In a recent paper published in Nature, researchers used positron emission tomography imaging (PET) and electron microscopy to create 3D ultra-resolution maps of mitochondrial networks in lung tumours of genetically engineered mice. They discovered that the diverse bioenergetic phenotypes and metabolic dependencies identified in non-small cell lung cancer (NSCLC) tumours align with distinct structural organization of mitochondrial networks present. This sheds light on the complexity of NSCLC and highlights the importance of developing personalized treatment strategies that take into account the heterogeneity of these tumours.
The powerhouse of the cell
Mitochondria play a critical role in the metabolism and energy production of cancer cells, including non-small cell lung cancer (NSCLC). NSCLC is a heterogeneous disease with varying histological, genetic, and metabolic characteristics. Mitochondria are essential regulators of cellular energy and metabolism, sustaining tumour cell growth and survival. However, our understanding of how mitochondrial networks are structurally and functionally regulated in NSCLC at an in vivo level is limited. In order to better elucidate this, the research team from UCLA Jonsson Comprehensive Cancer Center used PET and electron microscopy to create 3D ultra-resolution maps of mitochondrial networks in lung tumours of genetically engineered mice.
“Our study represents a first step towards generating highly detailed three-dimensional maps of lung tumours using genetically engineered mouse models,” said David Shackelford, senior author of the study. “Using these maps, we have begun to create a structural and functional atlas of lung tumours, which has provided us valuable insight into how tumour cells structurally organize their cellular architecture in response to the high metabolic demands of tumour growth. Our findings hold promise to inform and improve current treatment strategies while illuminating new directions from which to target lung cancer.”
Building a detailed 3D map of lung cancer
The researchers used an integrated platform consisting of PET imaging, respirometry, and three-dimensional scanning block-face electron microscopy to analyse mitochondrial networks and bioenergetic phenotypes in NSCLC. They discovered that the diverse bioenergetic phenotypes and metabolic dependencies identified in NSCLC tumours aligned with the distinct structural organization of mitochondrial networks present. The researchers used deep learning to categorize tumours based on mitochondrial activity and other factors. They found that two subtypes of non-small cell lung cancer (NSCLC), adenocarcinomas (LUAD) and squamous-cell carcinomas (LUSC), had distinct subpopulations of mitochondrial networks within them.
They found that mitochondrial networks are compartmentalized into distinct subpopulations that govern the bioenergetic capacity of tumours. In tumours with high rates of oxidative phosphorylation (OXPHOSHI) and fatty acid oxidation, the researchers identified peri-droplet mitochondrial networks wherein mitochondria contact and surround lipid droplets. On the other hand, in tumours with low rates of OXPHOS (OXPHOSLO), high glucose flux regulated perinuclear localization of mitochondria, structural remodelling of cristae, and mitochondrial respiratory capacity.

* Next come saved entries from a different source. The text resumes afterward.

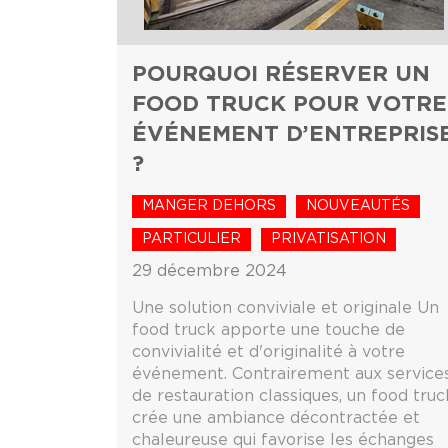
POURQUOI RÉSERVER UN
FOOD TRUCK POUR VOTRE
ÉVÉNEMENT D’ENTREPRIS
?
MANGER DEHORS
NOUVEAUTÉS
PARTICULIER
PRIVATISATION
29 décembre 2024
Une solution conviviale et originale Un
food truck apporte une touche de
convivialité et d'originalité à votre
événement. Contrairement aux service
de restauration classiques, un food truc
crée une ambiance décontractée et
chaleureuse qui favorise les échanges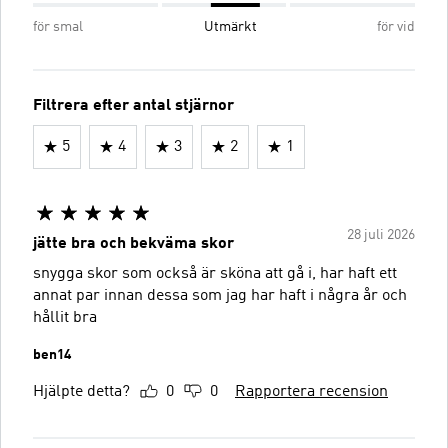
för smal
Utmärkt
för vid
Filtrera efter antal stjärnor
5
4
3
2
1
28 juli 2026
jätte bra och bekväma skor
snygga skor som också är sköna att gå i, har haft ett
annat par innan dessa som jag har haft i några år och
hållit bra
ben14
Hjälpte detta?
0
0
Rapportera recension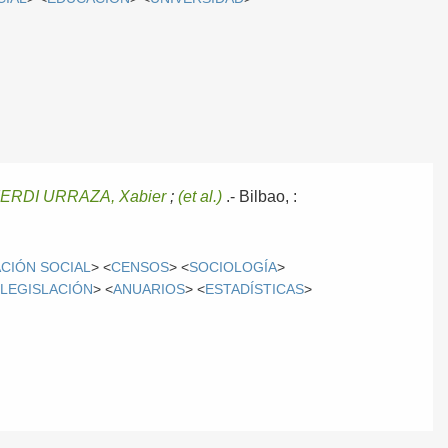
IERDI URRAZA, Xabier
;
(et al.)
.-
Bilbao, :
CIÓN SOCIAL
> <
CENSOS
> <
SOCIOLOGÍA
>
<
LEGISLACIÓN
> <
ANUARIOS
> <
ESTADÍSTICAS
>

“Our study has uncovered a novel finding in the metabolic flux of lung tumours, revealing that their nutrient preference may be determined by the compartmentalization of their mitochondria with other organelles, either relying on glucose (“sugar”) or free fatty acids (“fat”),” said Mingqi Han, first-author of the study. “This discovery has important implications for developing effective anticancer therapies that target tumour-specific nutrient preferences. Our multi-modality imaging approach has enabled us to uncover this previously unknown aspect of cancer metabolism, and we believe that it can be applied to other types of cancer, paving the way for further research in this area.”
The impact of this research
This finding that diverse bioenergetic phenotypes and metabolic dependencies identified in NSCLC tumours aligns with distinct structural organization of mitochondrial networks sheds light on the complexity of NSCLC and highlights the importance of developing personalized treatment strategies that take into account the heterogeneity of these tumours. This has major implications for developing effective anticancer therapies that target tumour-specific nutrient preferences.
The study’s multi-modality imaging approach enabled the researchers to uncover previously unknown aspects of cancer metabolism, revealing that nutrient preference may be determined by the compartmentalization of mitochondria with other organelles. This approach can be applied to other types of cancer, paving the way for further research in this area and ultimately leading to better treatment outcomes for patients.